Raumordnungsrecht. Ein Buch mit sieben Siegeln?

Die Entscheidung zeigt einmal mehr, dass das Raumordnungsrecht für viele der beteiligten Akteure offenbar noch immer unsicheres Terrain darstellt. Das überrascht, denn die Entscheidung fördert (bis auf die zuletzt thematisierte Rechtsfrage der faktisch undurchführbaren Widerspruchsberechtigung, auf die es hier nicht ankam) keinerlei Neuigkeiten zu Tage. Konsequenterweise hat das OVG M-V deshalb die Revision nicht zugelassen.

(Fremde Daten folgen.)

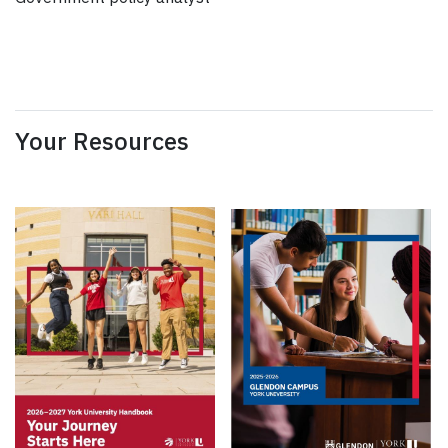
Your Resources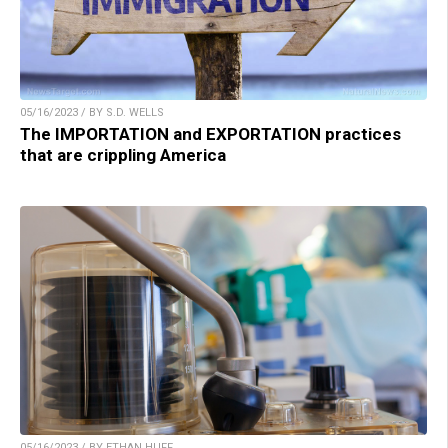
05/16/2023 / BY S.D. WELLS
The IMPORTATION and EXPORTATION practices
that are crippling America
05/16/2023 / BY ETHAN HUFF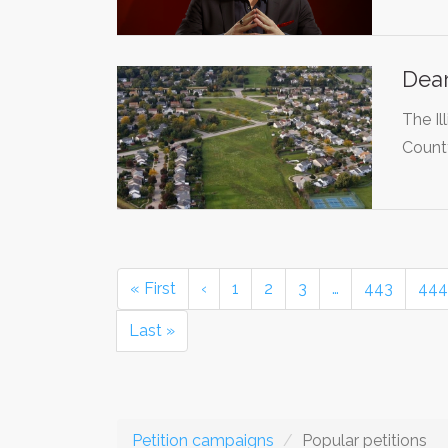
Dear
The Il
Count
« First
‹
1
2
3
…
443
444
Last »
Petition campaigns
Popular petitions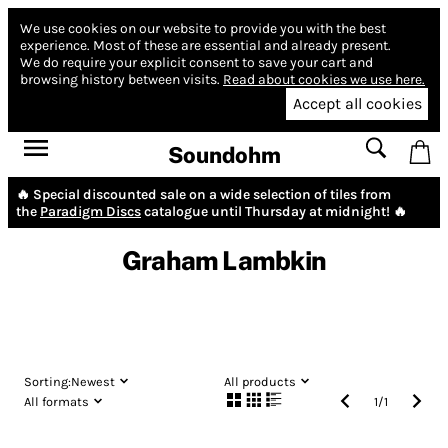
We use cookies on our website to provide you with the best
experience.
Most of these are essential and already present.
We do require your explicit consent to save your cart and
browsing history between visits.
Read about cookies we use here.
Accept all cookies
Soundohm
🔥 Special discounted sale on a wide selection of tiles from
the
Paradigm Discs
catalogue until Thursday at midnight! 🔥
Graham Lambkin
Sorting:
Newest
All products
All formats
1
/
1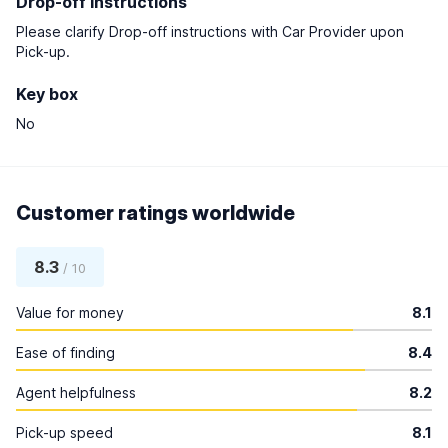
Drop-off instructions
Please clarify Drop-off instructions with Car Provider upon
Pick-up.
Key box
No
Customer ratings worldwide
8.3
/ 10
Value for money
8.1
Ease of finding
8.4
Agent helpfulness
8.2
Pick-up speed
8.1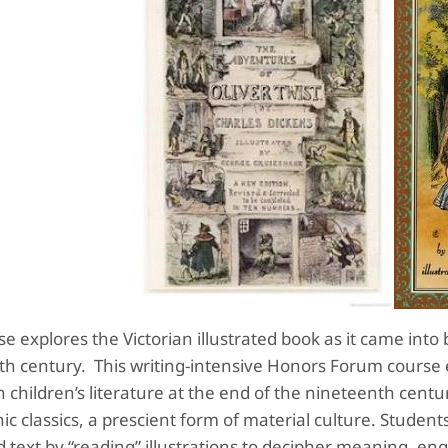
se explores the Victorian illustrated book as it came into
th century. This writing-intensive Honors Forum course
 children’s literature at the end of the nineteenth cent
ic classics, a prescient form of material culture. Student
ed text by “reading” illustrations to decipher meaning, en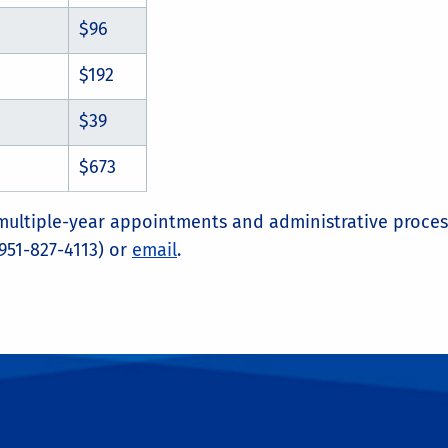
$96
$192
$39
$673
 multiple-year appointments and administrative proces
951-827-4113) or
email
.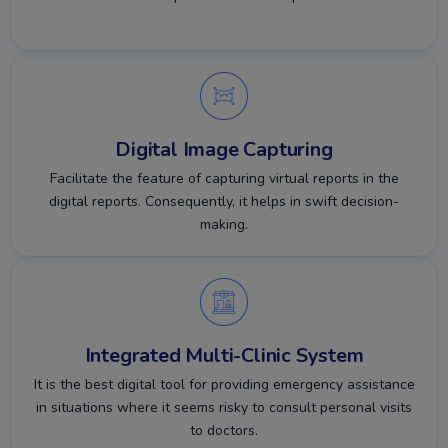
Digital Image Capturing
Facilitate the feature of capturing virtual reports in the
digital reports. Consequently, it helps in swift decision-
making.
Integrated Multi-Clinic System
It is the best digital tool for providing emergency assistance
in situations where it seems risky to consult personal visits
to doctors.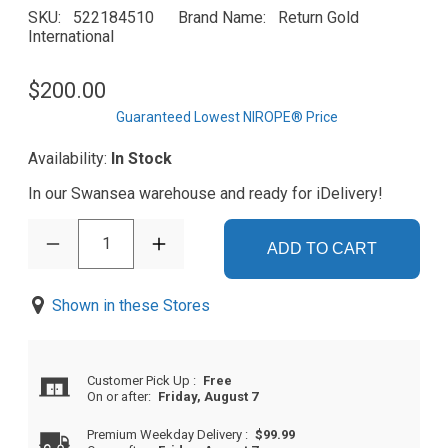
SKU
522184510
Brand Name
Return Gold
International
$200.00
Guaranteed Lowest NIROPE® Price
Availability:
In Stock
In our Swansea warehouse and ready for iDelivery!
1
ADD TO CART
Shown in these Stores
Customer Pick Up
:
Free
On or after:
Friday, August 7
Premium Weekday Delivery
:
$99.99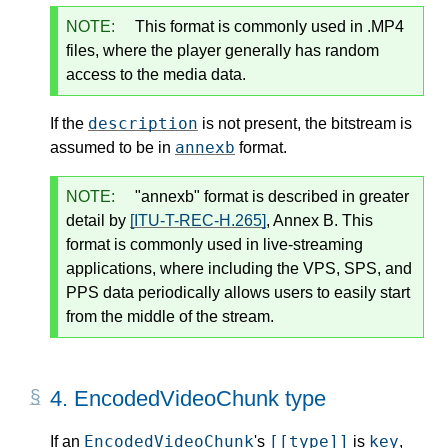
NOTE:
This format is commonly used in .MP4
files, where the player generally has random
access to the media data.
description
If the
is not present, the bitstream is
annexb
assumed to be in
format.
NOTE:
"annexb" format is described in greater
detail by
[ITU-T-REC-H.265]
, Annex B. This
format is commonly used in live-streaming
applications, where including the VPS, SPS, and
PPS data periodically allows users to easily start
from the middle of the stream.
4.
EncodedVideoChunk type
EncodedVideoChunk
[[type]]
key
If an
's
is
,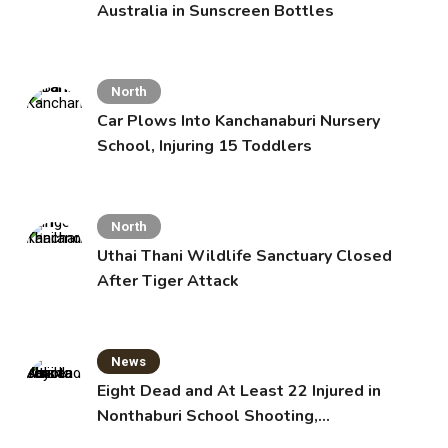
Australia in Sunscreen Bottles
North
Car Plows Into Kanchanaburi Nursery
School, Injuring 15 Toddlers
North
Uthai Thani Wildlife Sanctuary Closed
After Tiger Attack
News
Eight Dead and At Least 22 Injured in
Nonthaburi School Shooting,
Grandparents Killed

Rechtmittel mit Suspensiveffekt – Nichtzulassungsbeschwerde zum BVerwG

Nun besteht für das im Normenkontrollverfahren unterlegene Land die Möglichkeit, eine Nichtzulassungsbeschwerde zum Bundesverwaltungsgericht zu erheben. Dadurch wird immerhin die Rechtskraft gehemmt und es wird – aus Sicht des Planungsverbands – wertvolle Zeit für Nachbesserungen gewonnen. Bis dahin entfaltet der angegriffene Plan im Bereich der Fläche des herausgenommenen Eignungsgebietes Groß Krams keine Wirkung, was auch bedeutet, dass die Ausschlusswirkung gemäß § 35 Absatz 3 Satz 3 BauGB nicht greift. Faktisch können auf der „Weißfläche“ nun wie in einem Eignungsgebiet Windenergieanlagen errichtet werden. Die Tragweite der Entscheidung geht aber darüber hinaus, denn über diese so genannte inter omnes-Wirkung hinaus zeigt die Entscheidung zahlreiche Mängel auf, die im Rahmen einer Inzidentprüfung zu dem Ergebnis führen, dass das RROP rechtswidrig und damit nicht anzuwenden ist. Eine solche Inzidentprüfung erfolgt stets, wenn eine auf Erteilung einer Genehmigung gerichtete Klage erhoben wird und das Verwaltungsgericht im Rahmen des Verfahrens prüft, ob das Vorhaben zulässig ist. Bei den Genehmigungsbehörden werden Antragsteller aber nicht auf offene Ohren stoßen, da den Behörden grundsätzlich keine Normverwerfungskompetenz zusteht.